La tâche de ces grands phares du dialogue de l’Eglise et de l’Orthodoxie est maintenant une mission pour tous: « J’invite mes frères chrétiens à poursuivre cette marche, j’aimerais les assurer que l’Église Catholique, avec la grâce de Dieu, poursuivra elle-même la recherche de l’unité parfaite dans la charité, à travers une valorisation toujours plus profonde de ce que les Catholiques et les Orthodoxes ont de plus cher ».

Dans l’avion de Rome à Chypre, le pape a souligné que le meurtre de Mgr Padovese n’était pas politique ni religieux et ne freinerait pas le dialogue avec l’islam. Il redit, à son départ, ce vœu que « les Chrétiens et les Musulmans deviennent un levain pour la paix et pour la réconciliation parmi les Chypriotes, et servent ainsi d’exemple pour les autres pays ».

Ce sera une des tâches examinées au synode, à l’école de Vatican II : « Le dialogue interreligieux et interculturel entre chrétiens et musulmans ne peut pas se réduire à un choix passager. C’est en effet une nécessité vitale, dont dépend en grande partie notre avenir », dit l’Instrument de travail.

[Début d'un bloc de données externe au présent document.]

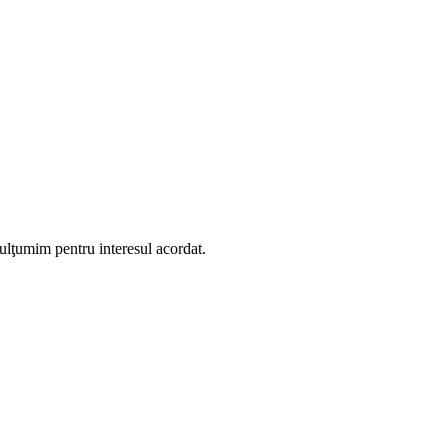
mulţumim pentru interesul acordat.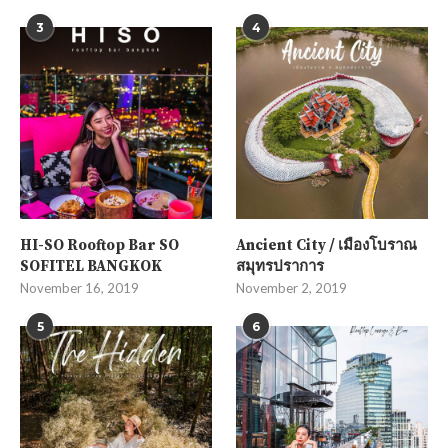
3
4
HI-SO Rooftop Bar SO
Ancient City / เมืองโบราณ
SOFITEL BANGKOK
สมุทรปราการ
November 16, 2019
November 2, 2019
5
6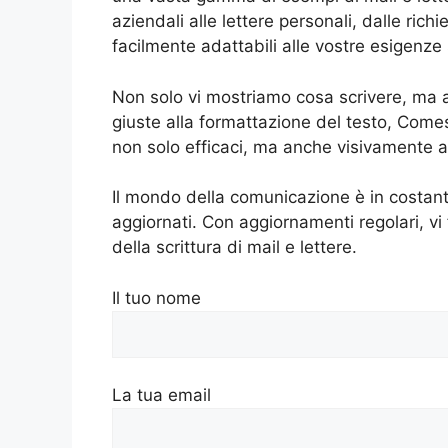
aziendali alle lettere personali, dalle rich
facilmente adattabili alle vostre esigenze 
Non solo vi mostriamo cosa scrivere, ma a
giuste alla formattazione del testo, Comes
non solo efficaci, ma anche visivamente ac
Il mondo della comunicazione è in costant
aggiornati. Con aggiornamenti regolari, vi
della scrittura di mail e lettere.
Il tuo nome
La tua email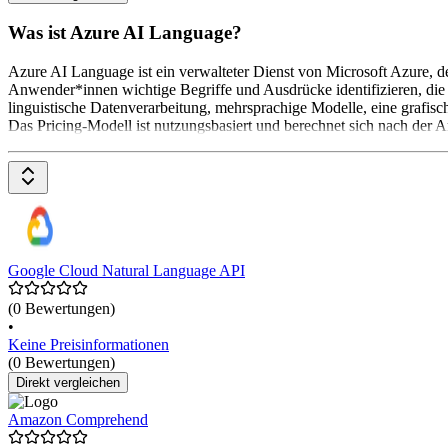
Was ist Azure AI Language?
Azure AI Language ist ein verwalteter Dienst von Microsoft Azure, d
Anwender*innen wichtige Begriffe und Ausdrücke identifizieren, die 
linguistische Datenverarbeitung, mehrsprachige Modelle, eine grafi
Das Pricing-Modell ist nutzungsbasiert und berechnet sich nach der A
Google Cloud Natural Language API
(0 Bewertungen)
•
Keine Preisinformationen
(0 Bewertungen)
Direkt vergleichen
Amazon Comprehend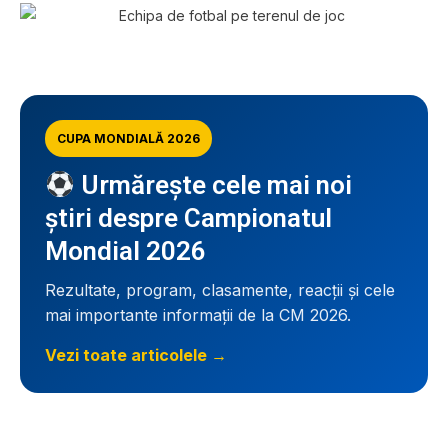
CUPA MONDIALĂ 2026
Urmărește cele mai noi
știri despre Campionatul
Mondial 2026
Rezultate, program, clasamente, reacții și cele
mai importante informații de la CM 2026.
Vezi toate articolele →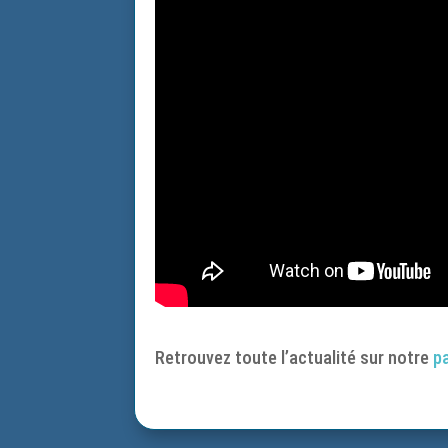
Retrouvez toute l’actualité sur notre
p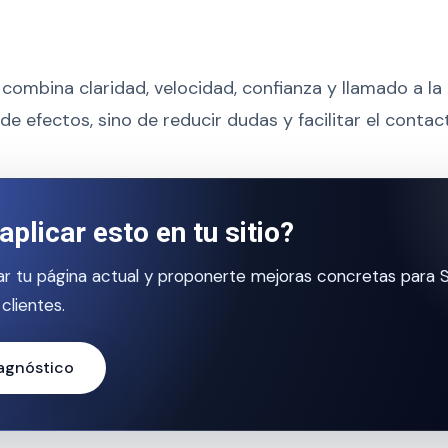
combina claridad, velocidad, confianza y llamado a la 
 de efectos, sino de reducir dudas y facilitar el contac
aplicar esto en tu sitio?
r tu página actual y proponerte mejoras concretas para 
clientes.
iagnóstico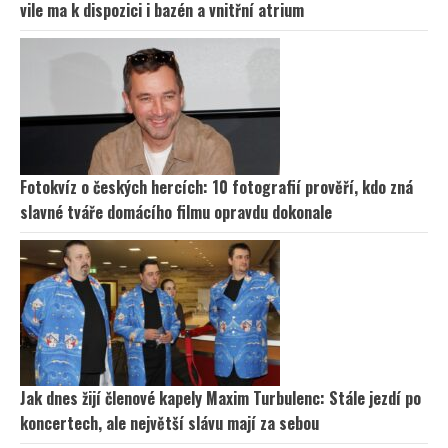
vile ma k dispozici i bazén a vnitřní atrium
Fotokvíz o českých hercích: 10 fotografií prověří, kdo zná
slavné tváře domácího filmu opravdu dokonale
Jak dnes žijí členové kapely Maxim Turbulenc: Stále jezdí po
koncertech, ale největší slávu mají za sebou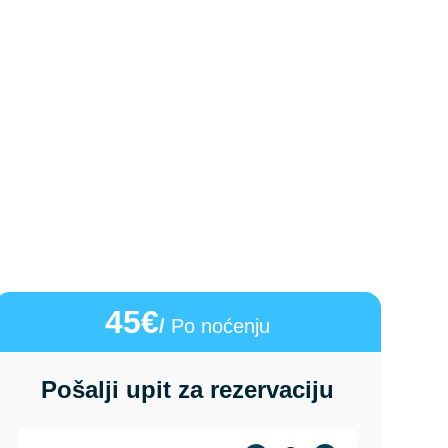
45€
/
Po noćenju
Pošalji upit za rezervaciju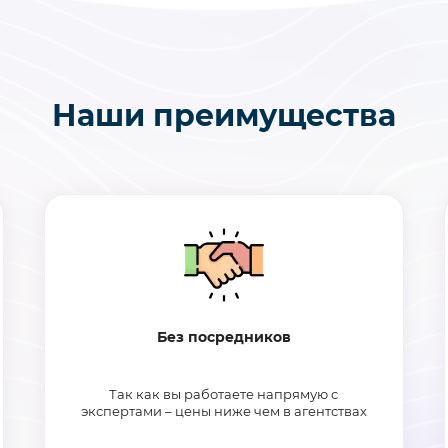
Наши преимущества
Без посредников
Так как вы работаете напрямую с
экспертами – цены ниже чем в агентствах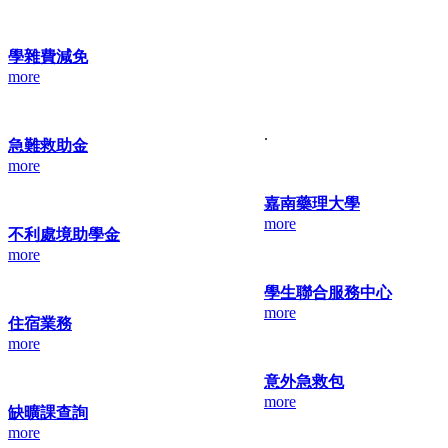
學雜費減免
more
.
急難救助金
more
嘉南藥理大學
more
不利處境助學金
more
學生聯合服務中心
more
住宿業務
more
意外急救包
more
缺曠課查詢
more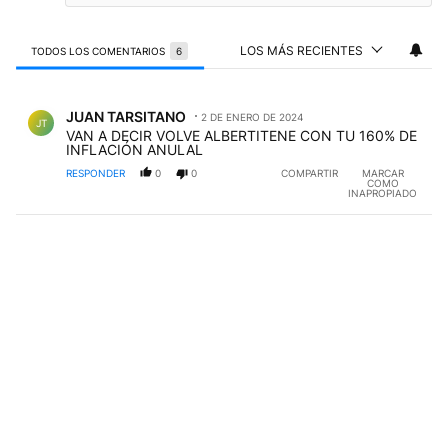
LOS MÁS RECIENTES
TODOS LOS COMENTARIOS
6
Todos los comentarios
Comentario de JUAN TARSITANO.
JUAN TARSITANO
2 DE ENERO DE 2024
JT
VAN A DECIR VOLVE ALBERTITENE CON TU 160% DE
INFLACIÓN ANULAL
RESPONDER
0
0
COMPARTIR
MARCAR
COMO
INAPROPIADO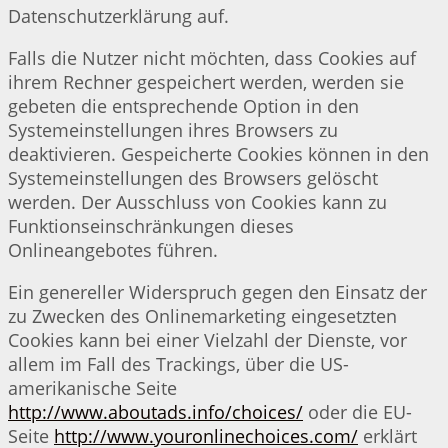
Datenschutzerklärung auf.
Falls die Nutzer nicht möchten, dass Cookies auf
ihrem Rechner gespeichert werden, werden sie
gebeten die entsprechende Option in den
Systemeinstellungen ihres Browsers zu
deaktivieren. Gespeicherte Cookies können in den
Systemeinstellungen des Browsers gelöscht
werden. Der Ausschluss von Cookies kann zu
Funktionseinschränkungen dieses
Onlineangebotes führen.
Ein genereller Widerspruch gegen den Einsatz der
zu Zwecken des Onlinemarketing eingesetzten
Cookies kann bei einer Vielzahl der Dienste, vor
allem im Fall des Trackings, über die US-
amerikanische Seite
http://www.aboutads.info/choices/
oder die EU-
Seite
http://www.youronlinechoices.com/
erklärt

Un chef spirituel soufi de 88 ans, le cheikh Nazim, de Larnaka, résidant dans le Nord e l’île a voulu rencontrer le pape. Assis sur une chaise, il l’a attendu, samedi, sur la route de l’église de la Sainte-Croix, non llin de la nonciature, dans le no man’s land sous contrôle des casques bleus. « Excusez-moi mais je suis vieux », a dit le religieux. « Je suis vieux moi aussi », lui a répondu le pape. Le père Lombardi a ensuite précisé qu’il avait rencontré Jean Paul II lors d’une célébration interreligieuse.

Pour le dialogue avec le judaïsme, il dit sa condamnation de l’antisémitisme et l’acquis de Vatican II, « point de référence fondamental ». Le dialogue avec les juifs est défini comme « essentiel bien que difficile » parce qu’il souffre du conflit israélo-palestinien.

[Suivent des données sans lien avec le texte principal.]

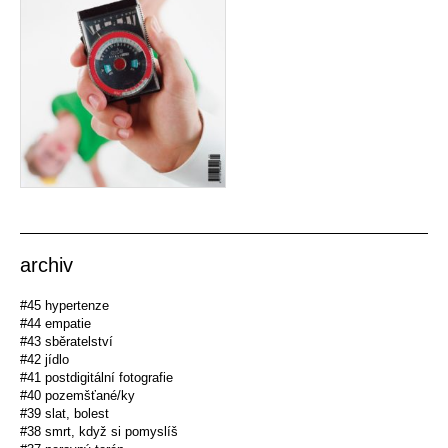
archiv
#45 hypertenze
#44 empatie
#43 sběratelství
#42 jídlo
#41 postdigitální fotografie
#40 pozemšťané/ky
#39 slat, bolest
#38 smrt, když si pomyslíš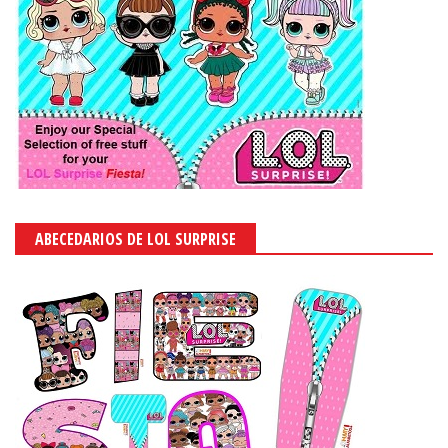
ABECEDARIOS DE LOL SURPRISE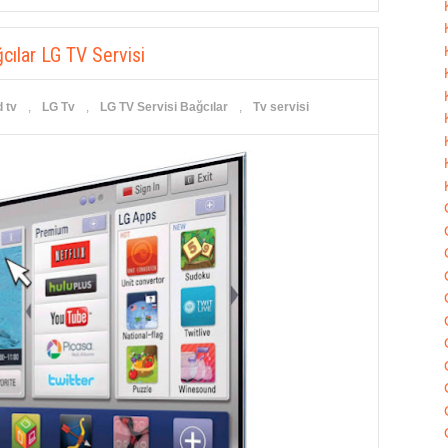
cılar LG TV Servisi
 tv
,
LG Tv
,
LG TV Servisi Bağcılar
,
Tv servisi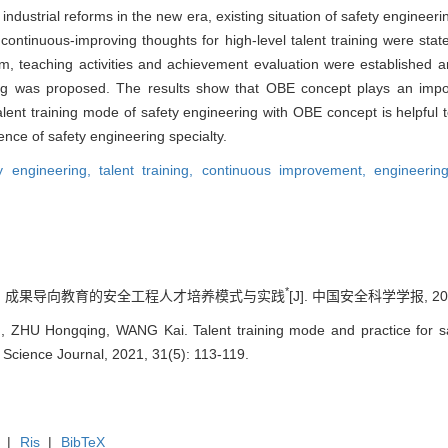
industrial reforms in the new era, existing situation of safety engineer
tinuous-improving thoughts for high-level talent training were stated
em, teaching activities and achievement evaluation were established a
ring was proposed. The results show that OBE concept plays an impor
talent training mode of safety engineering with OBE concept is helpful
ence of safety engineering specialty.
ty engineering,
talent training,
continuous improvement,
engineering
*
王凯. 成果导向教育的安全工程人才培养模式与实践
[J]. 中国安全科学学报, 2021,
ZHU Hongqing, WANG Kai. Talent training mode and practice for sa
 Science Journal, 2021, 31(5): 113-119.
|
Ris
|
BibTeX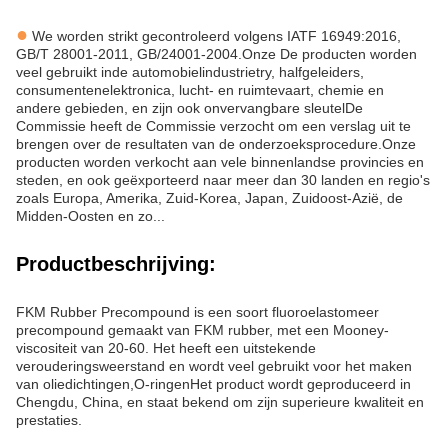
●
We worden strikt gecontroleerd volgens IATF 16949:2016,
GB/T 28001-2011, GB/24001-2004.
Onze
De producten worden
veel gebruikt in
de automobielindustrie
tr
y,
halfgeleiders,
consumentenelektronica, lucht- en ruimtevaart, chemie en
andere gebieden
, en zijn ook onvervangbare sleutel
De
Commissie heeft de Commissie verzocht om een verslag uit te
brengen over de resultaten van de onderzoeksprocedure.
Onze
producten worden verkocht aan vele binnenlandse provincies en
steden, en ook geëxporteerd naar meer dan 30 landen en regio's
zoals Europa, Amerika, Zuid-Korea, Japan, Zuidoost-Azië
, de
Midden-Oosten en zo...
Productbeschrijving:
FKM Rubber Precompound is een soort fluoroelastomeer
precompound gemaakt van FKM rubber, met een Mooney-
viscositeit van 20-60. Het heeft een uitstekende
verouderingsweerstand en wordt veel gebruikt voor het maken
van oliedichtingen,O-ringenHet product wordt geproduceerd in
Chengdu, China, en staat bekend om zijn superieure kwaliteit en
prestaties.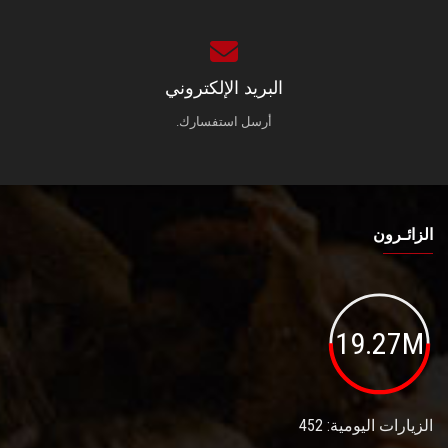
البريد الإلكتروني
أرسل استفسارك.
الزائـرون
19.27M
الزيارات اليومية: 452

Enfin, pour la situation de l’île, le pape encourage le travail du président Dimitris Christofias : « Vos tâches les plus importantes figure la recherche de la paix et de la sécurité pour tous les Chypriotes ».

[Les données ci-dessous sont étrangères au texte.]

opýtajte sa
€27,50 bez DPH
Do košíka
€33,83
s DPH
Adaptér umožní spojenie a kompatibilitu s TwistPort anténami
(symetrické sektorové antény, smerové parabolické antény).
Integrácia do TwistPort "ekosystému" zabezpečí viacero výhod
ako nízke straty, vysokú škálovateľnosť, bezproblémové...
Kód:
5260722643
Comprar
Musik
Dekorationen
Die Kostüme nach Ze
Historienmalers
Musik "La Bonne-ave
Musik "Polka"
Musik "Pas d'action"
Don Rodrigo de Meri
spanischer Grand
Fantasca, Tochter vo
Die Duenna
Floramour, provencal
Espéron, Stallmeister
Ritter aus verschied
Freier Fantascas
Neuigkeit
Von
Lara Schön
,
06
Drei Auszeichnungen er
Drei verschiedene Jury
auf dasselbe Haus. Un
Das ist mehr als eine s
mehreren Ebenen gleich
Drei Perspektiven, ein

Il indique la voie de la paix dans la vérité, et la patience: « La vérité et la réconciliation, ainsi que le respect, sont les fondations les plus sûres pour un avenir pacifique de cette île, et pour la stabilité et la prospérité de tout votre peuple. Au cours de ces dernières années, beaucoup de bien a été accompli dans ce sens à travers un dialogue substantiel, cependant beaucoup encore demeure à faire pour surmonter les divisions. Qu’il me soit permis de vous encourager, ainsi que vos concitoyens, à travailler patiemment à l’édification d’un avenir meilleur ».

Un diplomate du Vatican a un jour parlé de ce « martyre » de la patience.